*** Opening of Data records ***

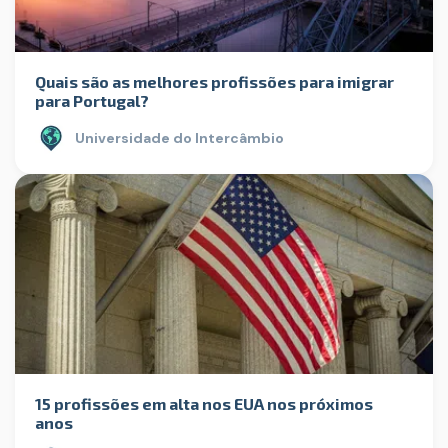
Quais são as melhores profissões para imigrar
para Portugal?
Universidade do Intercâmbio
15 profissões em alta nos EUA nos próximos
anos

*** Close of Data records ***
*** Opening of Data records ***

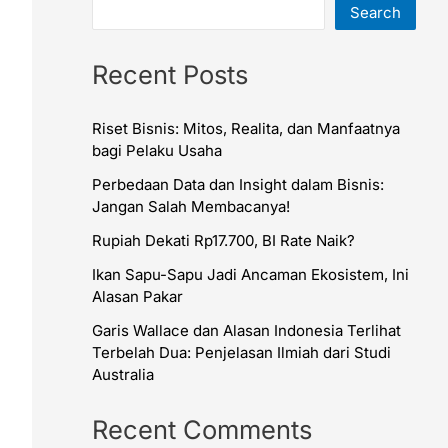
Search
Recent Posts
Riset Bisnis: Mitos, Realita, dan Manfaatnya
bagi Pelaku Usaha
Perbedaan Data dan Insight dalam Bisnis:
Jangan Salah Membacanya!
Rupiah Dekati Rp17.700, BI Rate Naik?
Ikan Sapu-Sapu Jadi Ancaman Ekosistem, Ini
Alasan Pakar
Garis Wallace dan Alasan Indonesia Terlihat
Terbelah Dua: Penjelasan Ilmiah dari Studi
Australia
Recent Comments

*** Close of Data records ***

What is required: Of the entries above, transcribe exactly those lines that fall between the line containing "Perbedaan Data dan" and the line containing "Recent Comments", together with those two lines.

Answer space:
Perbedaan Data dan Insight dalam Bisnis:
Jangan Salah Membacanya!
Rupiah Dekati Rp17.700, BI Rate Naik?
Ikan Sapu-Sapu Jadi Ancaman Ekosistem, Ini
Alasan Pakar
Garis Wallace dan Alasan Indonesia Terlihat
Terbelah Dua: Penjelasan Ilmiah dari Studi
Australia
Recent Comments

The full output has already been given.